Aroma ketegangan kembali menguar dari meja perdagangan global setelah Presiden Amerika Serikat Donald Trump mengumumkan terobosan kerja sama ekonomi dengan Vietnam, yang disebut-sebut sebagai kesepakatan “luar biasa”. Namun, langkah ini ternyata membuat China meradang, karena merasa ada pihak ketiga yang dikorbankan demi keuntungan bilateral tersebut.
Merespons langkah itu, pemerintah Tiongkok melayangkan peringatan keras kepada Washington dan Hanoi. Beijing menyatakan bahwa bentuk kerja sama semacam ini tidak seharusnya merugikan pihak lain, terutama negara yang tidak secara langsung terlibat dalam negosiasi.
“China selalu menganjurkan agar semua pihak menyelesaikan perbedaan ekonomi dan perdagangan melalui dialog dan konsultasi yang setara,” kata juru bicara kementerian luar negeri Mao Ning, dikutip AFP, Kamis (3/7/2025).
“Pada saat yang sama, negosiasi dan kesepakatan yang relevan tidak boleh menargetkan atau merugikan kepentingan pihak ketiga,” tambahnya.
Vietnam Dapat Diskon Tarif, China Merasa Terpojok
Kesepakatan terbaru ini muncul hanya beberapa hari menjelang batas waktu 9 Juli, yang ditetapkan sendiri oleh Trump untuk menerapkan tarif lebih tinggi terhadap negara-negara mitra dagang yang belum menyepakati ketentuan baru. Dalam hal ini, Vietnam memperoleh perlakuan khusus, dengan potongan tarif hingga 20%, dari sebelumnya mencapai 46%.
Namun keringanan ini tak datang tanpa syarat. Amerika Serikat tetap akan memberlakukan tarif sebesar 40% terhadap barang-barang yang melewati Vietnam dalam praktik “trans-shipping”, yaitu pengiriman ulang barang dari negara lain—yang menurut pejabat AS, sebagian besar berasal dari China.
Trans-Shipping, Jalan Tikus Perdagangan yang Dikejar Washington
“Trans-shipping” menjadi sorotan utama dalam kesepakatan ini. Praktik tersebut dianggap sebagai celah perdagangan yang digunakan oleh perusahaan asal China untuk menghindari tarif langsung dari AS, dengan “menitipkan” produknya melalui Vietnam.

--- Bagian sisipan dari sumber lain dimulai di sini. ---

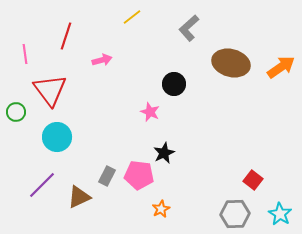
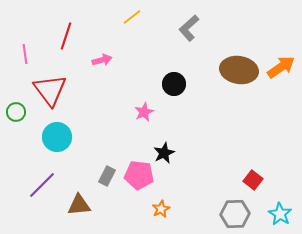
brown ellipse: moved 8 px right, 7 px down; rotated 6 degrees counterclockwise
pink star: moved 6 px left; rotated 24 degrees clockwise
brown triangle: moved 8 px down; rotated 20 degrees clockwise
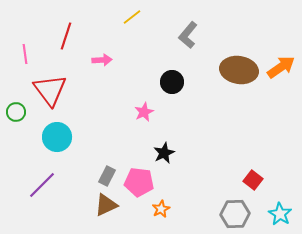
gray L-shape: moved 1 px left, 7 px down; rotated 8 degrees counterclockwise
pink arrow: rotated 12 degrees clockwise
black circle: moved 2 px left, 2 px up
pink pentagon: moved 7 px down
brown triangle: moved 27 px right; rotated 20 degrees counterclockwise
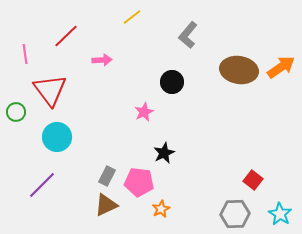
red line: rotated 28 degrees clockwise
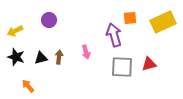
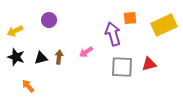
yellow rectangle: moved 1 px right, 3 px down
purple arrow: moved 1 px left, 1 px up
pink arrow: rotated 72 degrees clockwise
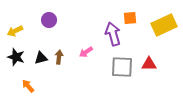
red triangle: rotated 14 degrees clockwise
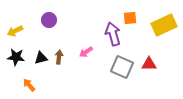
black star: rotated 12 degrees counterclockwise
gray square: rotated 20 degrees clockwise
orange arrow: moved 1 px right, 1 px up
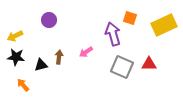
orange square: rotated 24 degrees clockwise
yellow arrow: moved 5 px down
black triangle: moved 7 px down
orange arrow: moved 6 px left
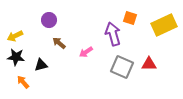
brown arrow: moved 14 px up; rotated 56 degrees counterclockwise
orange arrow: moved 3 px up
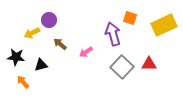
yellow arrow: moved 17 px right, 3 px up
brown arrow: moved 1 px right, 1 px down
gray square: rotated 20 degrees clockwise
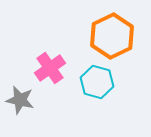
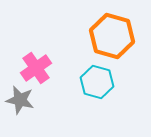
orange hexagon: rotated 18 degrees counterclockwise
pink cross: moved 14 px left
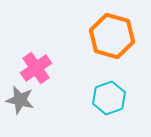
cyan hexagon: moved 12 px right, 16 px down; rotated 24 degrees clockwise
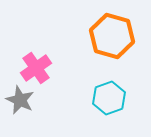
gray star: rotated 12 degrees clockwise
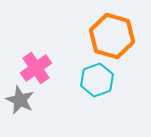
cyan hexagon: moved 12 px left, 18 px up
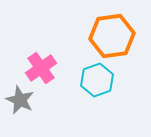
orange hexagon: rotated 24 degrees counterclockwise
pink cross: moved 5 px right
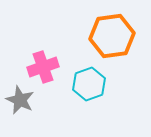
pink cross: moved 2 px right, 1 px up; rotated 16 degrees clockwise
cyan hexagon: moved 8 px left, 4 px down
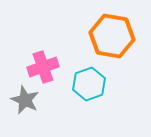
orange hexagon: rotated 18 degrees clockwise
gray star: moved 5 px right
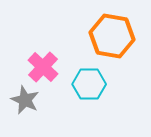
pink cross: rotated 28 degrees counterclockwise
cyan hexagon: rotated 20 degrees clockwise
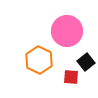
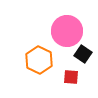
black square: moved 3 px left, 8 px up; rotated 18 degrees counterclockwise
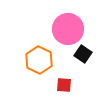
pink circle: moved 1 px right, 2 px up
red square: moved 7 px left, 8 px down
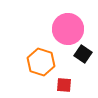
orange hexagon: moved 2 px right, 2 px down; rotated 8 degrees counterclockwise
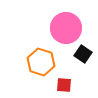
pink circle: moved 2 px left, 1 px up
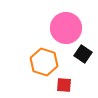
orange hexagon: moved 3 px right
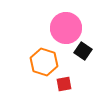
black square: moved 3 px up
red square: moved 1 px up; rotated 14 degrees counterclockwise
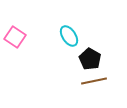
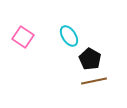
pink square: moved 8 px right
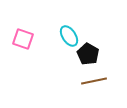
pink square: moved 2 px down; rotated 15 degrees counterclockwise
black pentagon: moved 2 px left, 5 px up
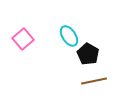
pink square: rotated 30 degrees clockwise
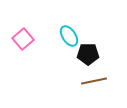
black pentagon: rotated 30 degrees counterclockwise
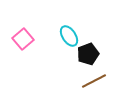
black pentagon: rotated 20 degrees counterclockwise
brown line: rotated 15 degrees counterclockwise
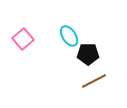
black pentagon: rotated 20 degrees clockwise
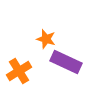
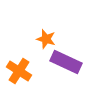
orange cross: rotated 25 degrees counterclockwise
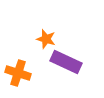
orange cross: moved 1 px left, 2 px down; rotated 15 degrees counterclockwise
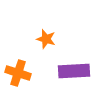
purple rectangle: moved 8 px right, 9 px down; rotated 28 degrees counterclockwise
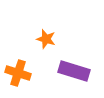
purple rectangle: rotated 20 degrees clockwise
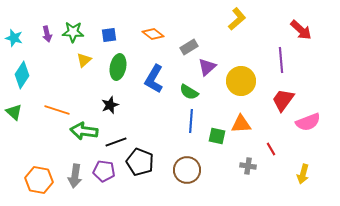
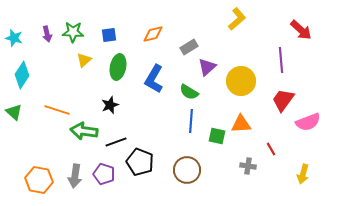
orange diamond: rotated 50 degrees counterclockwise
purple pentagon: moved 3 px down; rotated 10 degrees clockwise
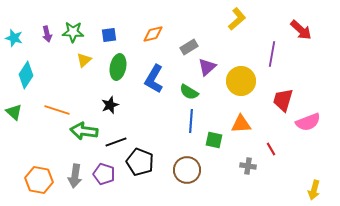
purple line: moved 9 px left, 6 px up; rotated 15 degrees clockwise
cyan diamond: moved 4 px right
red trapezoid: rotated 20 degrees counterclockwise
green square: moved 3 px left, 4 px down
yellow arrow: moved 11 px right, 16 px down
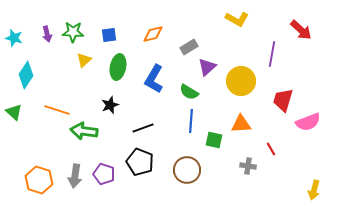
yellow L-shape: rotated 70 degrees clockwise
black line: moved 27 px right, 14 px up
orange hexagon: rotated 8 degrees clockwise
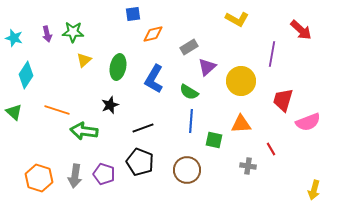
blue square: moved 24 px right, 21 px up
orange hexagon: moved 2 px up
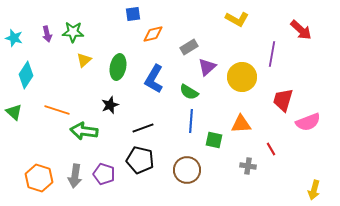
yellow circle: moved 1 px right, 4 px up
black pentagon: moved 2 px up; rotated 8 degrees counterclockwise
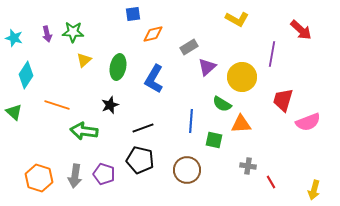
green semicircle: moved 33 px right, 12 px down
orange line: moved 5 px up
red line: moved 33 px down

Menurut analis dari Capital Economics, strategi ini tampaknya menunjukkan pola baru dalam kebijakan dagang Washington, di mana negara-negara yang dianggap membantu produk China memasuki pasar AS akan berada dalam tekanan.
“Dari perspektif global, mungkin hal yang paling menarik adalah bahwa kesepakatan ini sekali lagi tampaknya sebagian besar berkaitan dengan China,” ujar laporan analisis tersebut, sambil menekankan bahwa kebijakan ini bisa dipandang Beijing sebagai langkah provokatif.
Reaksi Beijing: Keras dan Tegas
Tidak tinggal diam, Kementerian Perdagangan China pun menyuarakan penolakan terhadap tarif yang diberlakukan AS, terutama jika kebijakan tersebut berdampak langsung pada kepentingan nasional China. Sikap ini mencerminkan bahwa Tiongkok tidak akan membiarkan dirinya dipinggirkan begitu saja dalam arena dagang internasional.
“Posisi Cina konsisten,” He Yongqian, juru bicara kementerian perdagangan Cina, mengatakan dalam sebuah pengarahan.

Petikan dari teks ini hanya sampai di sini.